Таким образом, в сборнике «Память и теория…» представлена достаточно полная картина памяти Восточной Европы. Кроме того, — и это, может быть, даже более важно — намечена новая модель описания и анализа «культуры воспоминания».
Упомянутый выше исследовательский центр Гисенского университета разработал в конце 1990-х гг. модель описания культуры воспоминаний в соответствии с несколькими показателями. К их числу относятся степень конкурентности среды (наличие в обществе одной господствующей культуры воспоминания или нескольких, соперничающих друг с другом), техники памяти (средства хранения и передачи информации о прошлом, а также способы коммуникации по поводу прошлого) и, наконец, жанры памяти (различные формы представления прошлого, такие как исторические картины, исторические фильмы, исторические романы и историография)[5]. Немецкая исследовательница Астрид Эрль предлагает близкий к этому способ анализа культуры воспоминания с точки зрения трех ее основных измерений: материального, социального и ментального, которые избранный ею семиотический подход позволяет рассматривать в единстве и взаимосвязи[6]. Материальное измерение культуры воспоминания конституируют медиа коллективной памяти.

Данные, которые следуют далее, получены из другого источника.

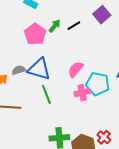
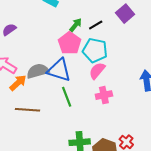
pink pentagon: (35, 34) -> (70, 43), moved
gray semicircle: (19, 70) -> (38, 71), size x1.5
cyan pentagon: (98, 84) -> (95, 50), moved

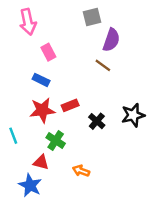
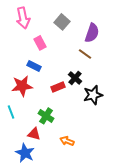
gray square: (92, 17) -> (62, 22), moved, turned -35
red star: (42, 110) -> (22, 86), moved
black star: (133, 115) -> (93, 95), moved
black cross: (97, 121) -> (75, 78), moved

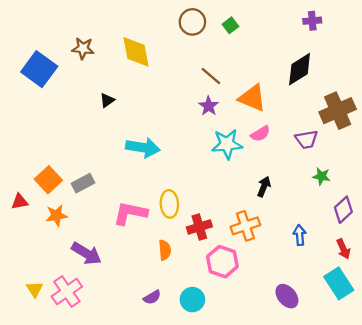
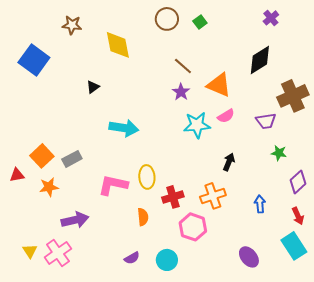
purple cross: (312, 21) -> (271, 18), turned -35
brown star: (83, 48) -> (72, 25), moved
purple arrow: (86, 253) -> (75, 220), turned -44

Благодаря закодированности в культурных объективациях, таких как предметы, тексты, памятники и ритуалы, содержание коллективной памяти становится доступным членам сообщества. К социальному изме-рению культуры памяти принадлежат носители воспоминаний — лица и социальные институты, осуществляющие производство, сохранение и актуализацию воспоминаний. К ментальному измерению культуры воспоминания принадлежат все культурно специфические схемы и коды, символические системы культуры, в которых воспоминания находят свое оформление.
В рассмотренной же нами книге намечены контуры иной модели описания и анализа «культуры памяти». Если А. Эрль и ее немецкие коллеги опираются прежде всего на структурно-семиотические подходы, то авторы «Памяти и теории…» исходят главным образом из психоаналитических и постструктуралистских интенций. В этом смысле гипотезу о том, что встреча с новым материалом Восточной Европы должна вызвать теоретические изменения в самой парадигме memory studies, можно считать подтвержденной.

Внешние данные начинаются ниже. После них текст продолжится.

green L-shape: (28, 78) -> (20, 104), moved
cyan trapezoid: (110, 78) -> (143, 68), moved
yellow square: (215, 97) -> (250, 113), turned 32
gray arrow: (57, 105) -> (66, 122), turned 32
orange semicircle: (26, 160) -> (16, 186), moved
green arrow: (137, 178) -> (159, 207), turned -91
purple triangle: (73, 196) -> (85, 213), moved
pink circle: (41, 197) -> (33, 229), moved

Верность положений о подвижном, несбалансированном и противоречивом характере памяти региона хорошо демонстрируют результаты исследования, представленного во второй рецензируемой книге — «Двадцать лет спустя после коммунизма» — сравнительного изучения форм коммеморации двадцатилетия падения коммунистических режимов в Евро-пе, проведенного в семнадцати странах под руководством американских политологов Майкла Бернхарда и Яна Кубика. По выработанной руководителями проекта методике двенадцатью авторами был осуществлен компаративный анализ того, как события 1989—1991 гг. становились объектом публичного, преимущественно официального, воспоминания в Венгрии, Польше, Румынии, Словакии, в странах Балтии, в Украине, Чехии, Германии, Болгарии и некогда входивших в состав Югославии республиках в 2009—2011 гг.[7]
Существование и падение коммунистических режимов являются принципиально важными историческими явлениями, определяющими идентичность региона Центральной и Восточной Европы, а также Балкан. «Посткоммунисти-ческий» характер этих государств чаще всего называется в числе признаков, позволяющих рассматривать эти весьма разнородные страны в качестве определенной целостности. Поэтому с полным основанием можно предполагать, что события 1989—1991 гг. стали важными «местами памяти» для этих стран и региона в целом. Однако детальное исследование показывает, что отношение к ним, проявившееся в различных формах публичной коммеморации, в посткоммунистических обществах очень разное. Спектр установок по отношению к этому времени включает в себя и общенациональный консенсус, и различные формы политического конфликта, и индифферентность основных акторов политики памяти в отношении истории двадцатилетней давности. Таким образом, «падение коммунизма» в исторической памяти региона является скорее не «местом», а «узлом памяти» в описанном выше смысле этого термина. Действительно, поливалентность, подвижность, открытость и неоднозначность являются его сущностными характеристиками.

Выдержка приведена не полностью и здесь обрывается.